Reifen für trockene Bedingungen werden dagegen direkt nach ihrer Herstellung in Tokyo zu ihren Einsatzorten überall auf der Welt geflogen. Bei den europäischen Rennen der Formel 1 werden zunächst alle Pneus per Flugzeug zum Londoner Flughafen Heathrow gebracht. Anschließend werden sie jeweils am Mittwoch vor einem Rennwochenende per LKW von der Formel-1-Basis Bridgestones in Langley zur Strecke transportiert. Andernfalls wird das "schwarze Gold" direkt zu einem Flughafen in der Nähe des jeweiligen Kurses geflogen.

"Wir fertigen für jedes Rennen und jeden Test spezifische Reifen." Peter Grzelinski

Der Transport der richtigen Anzahl Reifen der ausgewählten Mischungen und Konstruktionen an die jeweilige Strecke kurz vor dem Grand Prix ist für den japanischen Reifenhersteller bereits eine große Herausforderung, bevor das Rennen überhaupt gestartet ist: "Wir haben einen sehr eng gesteckten Zeitplan", erläutert Peter Grzelinski, Servicemanager bei Bridgestone. "Wir fertigen für jedes Rennen und jeden Test spezifische Reifen, deshalb ist die Logistik, um die richtige Menge Reifen an die richtigen Orte zu liefern, eine echte Herausforderung."

Verschrottung nach getaner Arbeit

Wenn die Pneus im Fahrerlager der Formel 1 ankommen, machen sich zehn Reifentechniker von Bridgestone an die Vorbereitung der Gummis, bevor diese dann in den Trainingssitzungen, dem Qualifying und schließlich dem Rennen jeweils ihren großen, aber sehr kurzen Auftritt haben und eine entscheidende Rolle beim Erfolg oder Misserfolg von Fahrern und Teams spielen.

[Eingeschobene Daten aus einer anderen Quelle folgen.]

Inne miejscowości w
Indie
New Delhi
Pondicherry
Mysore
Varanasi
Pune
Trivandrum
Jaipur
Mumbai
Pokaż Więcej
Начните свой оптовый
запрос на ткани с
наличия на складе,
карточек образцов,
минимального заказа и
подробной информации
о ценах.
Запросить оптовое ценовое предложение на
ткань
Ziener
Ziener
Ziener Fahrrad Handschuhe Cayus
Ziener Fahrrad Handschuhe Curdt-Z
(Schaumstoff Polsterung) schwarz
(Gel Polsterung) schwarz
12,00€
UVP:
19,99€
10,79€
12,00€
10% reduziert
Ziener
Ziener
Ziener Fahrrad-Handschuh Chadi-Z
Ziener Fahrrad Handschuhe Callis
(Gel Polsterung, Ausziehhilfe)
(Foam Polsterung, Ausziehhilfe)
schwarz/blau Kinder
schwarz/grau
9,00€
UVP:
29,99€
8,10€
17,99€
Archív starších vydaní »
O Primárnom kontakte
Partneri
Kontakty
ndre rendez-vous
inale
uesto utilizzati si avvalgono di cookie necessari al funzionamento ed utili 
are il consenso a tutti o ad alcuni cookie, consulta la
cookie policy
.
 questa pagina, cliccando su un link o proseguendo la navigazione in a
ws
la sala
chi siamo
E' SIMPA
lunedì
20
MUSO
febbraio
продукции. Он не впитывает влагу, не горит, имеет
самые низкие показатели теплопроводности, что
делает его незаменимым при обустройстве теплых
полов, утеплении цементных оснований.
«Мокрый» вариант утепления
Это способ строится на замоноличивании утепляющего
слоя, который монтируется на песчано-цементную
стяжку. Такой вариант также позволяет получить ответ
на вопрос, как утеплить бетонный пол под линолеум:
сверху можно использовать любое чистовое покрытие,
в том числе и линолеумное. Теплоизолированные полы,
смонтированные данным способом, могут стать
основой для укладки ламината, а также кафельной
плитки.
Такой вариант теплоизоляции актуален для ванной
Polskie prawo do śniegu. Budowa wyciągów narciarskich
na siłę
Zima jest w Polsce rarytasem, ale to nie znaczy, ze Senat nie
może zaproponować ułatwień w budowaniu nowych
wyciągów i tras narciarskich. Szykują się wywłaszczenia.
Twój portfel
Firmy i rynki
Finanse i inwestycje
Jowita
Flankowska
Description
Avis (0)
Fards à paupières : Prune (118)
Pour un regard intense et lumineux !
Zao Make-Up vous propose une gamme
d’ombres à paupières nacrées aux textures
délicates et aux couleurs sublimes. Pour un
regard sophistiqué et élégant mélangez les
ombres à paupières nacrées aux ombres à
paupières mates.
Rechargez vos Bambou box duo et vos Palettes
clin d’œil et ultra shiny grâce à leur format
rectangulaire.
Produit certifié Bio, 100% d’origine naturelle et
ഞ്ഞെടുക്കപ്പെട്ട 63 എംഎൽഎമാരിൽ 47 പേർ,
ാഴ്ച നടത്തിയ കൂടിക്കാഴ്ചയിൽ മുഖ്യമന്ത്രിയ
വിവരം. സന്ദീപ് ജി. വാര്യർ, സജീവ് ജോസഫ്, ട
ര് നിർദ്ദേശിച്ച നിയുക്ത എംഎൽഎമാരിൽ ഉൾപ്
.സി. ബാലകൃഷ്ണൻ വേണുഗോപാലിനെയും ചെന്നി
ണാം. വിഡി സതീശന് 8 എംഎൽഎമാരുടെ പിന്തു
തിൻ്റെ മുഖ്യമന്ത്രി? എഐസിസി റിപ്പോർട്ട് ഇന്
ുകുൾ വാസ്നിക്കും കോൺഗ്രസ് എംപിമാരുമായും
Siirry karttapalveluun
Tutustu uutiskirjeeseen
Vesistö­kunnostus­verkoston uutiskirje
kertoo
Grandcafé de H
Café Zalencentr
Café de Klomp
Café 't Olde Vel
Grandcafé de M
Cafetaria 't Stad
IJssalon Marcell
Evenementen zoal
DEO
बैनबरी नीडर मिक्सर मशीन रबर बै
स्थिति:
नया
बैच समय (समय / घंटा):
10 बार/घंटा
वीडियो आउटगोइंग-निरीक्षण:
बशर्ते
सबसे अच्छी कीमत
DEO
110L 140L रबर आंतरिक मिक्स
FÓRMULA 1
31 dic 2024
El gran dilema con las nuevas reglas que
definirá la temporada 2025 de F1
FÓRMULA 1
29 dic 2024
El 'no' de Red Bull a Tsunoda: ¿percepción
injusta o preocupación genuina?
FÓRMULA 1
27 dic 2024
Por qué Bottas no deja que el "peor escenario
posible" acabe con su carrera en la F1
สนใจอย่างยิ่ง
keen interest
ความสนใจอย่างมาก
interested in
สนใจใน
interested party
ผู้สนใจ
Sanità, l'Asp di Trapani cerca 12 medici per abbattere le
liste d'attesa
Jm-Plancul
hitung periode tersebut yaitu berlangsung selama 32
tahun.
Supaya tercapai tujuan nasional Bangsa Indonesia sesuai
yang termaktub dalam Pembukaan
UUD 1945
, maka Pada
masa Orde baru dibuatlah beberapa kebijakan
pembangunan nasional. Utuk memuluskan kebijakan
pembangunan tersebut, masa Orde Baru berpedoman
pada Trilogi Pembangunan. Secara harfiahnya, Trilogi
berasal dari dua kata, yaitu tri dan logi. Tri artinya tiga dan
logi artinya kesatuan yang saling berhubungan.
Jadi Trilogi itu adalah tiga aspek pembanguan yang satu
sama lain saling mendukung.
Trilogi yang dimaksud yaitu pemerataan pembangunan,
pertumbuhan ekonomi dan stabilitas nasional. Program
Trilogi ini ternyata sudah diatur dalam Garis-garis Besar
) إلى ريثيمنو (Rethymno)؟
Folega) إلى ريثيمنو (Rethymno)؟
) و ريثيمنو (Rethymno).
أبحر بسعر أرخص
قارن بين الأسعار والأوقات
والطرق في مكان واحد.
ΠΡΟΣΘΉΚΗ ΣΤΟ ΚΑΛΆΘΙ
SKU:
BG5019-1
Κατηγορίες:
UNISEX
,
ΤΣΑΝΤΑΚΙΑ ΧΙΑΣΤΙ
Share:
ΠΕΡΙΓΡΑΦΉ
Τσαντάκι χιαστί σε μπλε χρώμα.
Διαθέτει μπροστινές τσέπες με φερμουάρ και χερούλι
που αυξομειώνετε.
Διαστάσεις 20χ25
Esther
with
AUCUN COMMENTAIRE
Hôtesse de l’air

Nach einem Grand Prix neigt sich das Leben eines Reifens dann dem Ende zu. Um einen Wissenstransfer zur Konkurrenz zu vermeiden, werden alle Pneus, unabhängig davon, ob sie verwendet oder eventuell bei einem Unfall beschädigt wurden, von Bridgestone nach dem Rennen wieder eingesammelt und per Schiff zurück nach Großbritannien gebracht, wo sie anschließend entsorgt werden.